Rusya’nın kendi ciddi sorunları var. Ruslar da kendilerini dev aynasında görüyorlar ama siyasal-sosyal yapıları sağlam temellere oturmuyor. Sistem çürük. Şimdiki durum Sovyetler Birliği döneminden kötü. Olimpiyatlara katılacak Rus sporcuların bir çoğunun dopingli oldukarının tespit edilmesi bir şeyler anlatmıyor mu? Rusya ile ilişkileri geliştirirken bu ülkeyi iyi incelemek, güçlü ve zayıf yanlarını iyi bilmek gerekir. Türkiye’nin de ciddi sorunları var. Yumuşak gücünü yitirmiş durumda. Dıştan bakıldığında tablo iyi görünmüyor. Rusya ve Türkiye müttefik olsalar da “yeni dünya” kuramazlar. Uluslararası arenada ABD ve Avrupa dışında önemli olan aktör Çin’dir. Brexit’i örnek göstererek AB’nin, Batı’nın çökmekte olduğu analizleri Mark Twain’in deyimiyle fazla abartılmıştır. Ayrıca Çin, Rusya, İran gibi ülkeler otoriter siyasal modeli temsil ediyor. Türkiye’de “demokrasi, demokrasi” diye bağıranlar otoriter modeli mi tercih ediyorlar? Türkiye halkına yaraşan Avrupa standartlarında demokrasi ve özgürlükler mi yoksa Rusya standartları mı?

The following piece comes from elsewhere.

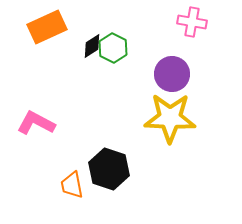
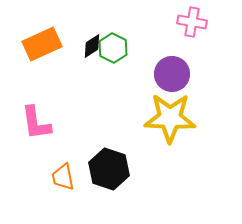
orange rectangle: moved 5 px left, 17 px down
pink L-shape: rotated 126 degrees counterclockwise
orange trapezoid: moved 9 px left, 8 px up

Salı günü gerçekleşen Erdoğan-Putin görüşmesi Türkiye-Rusya ilişkilerinde yeni ve olumlu bir dönemin başlangıcıdır. İki ülke enerji, ekonomi, turizm ve diğer alanlarda işbirliğini geliştirirken jeo-politik rekabete devam edecekler. Kafkaslar’da, Karadeniz’de, Ukrayna’da, Doğu Akdeniz’de, Kıbrıs’ta, Suriye’de çıkarlar örtüşmemeye, çelişmeye devam edecek. İşbirliği ve rekabet birlikte yürüyecek. Durumun özeti bu.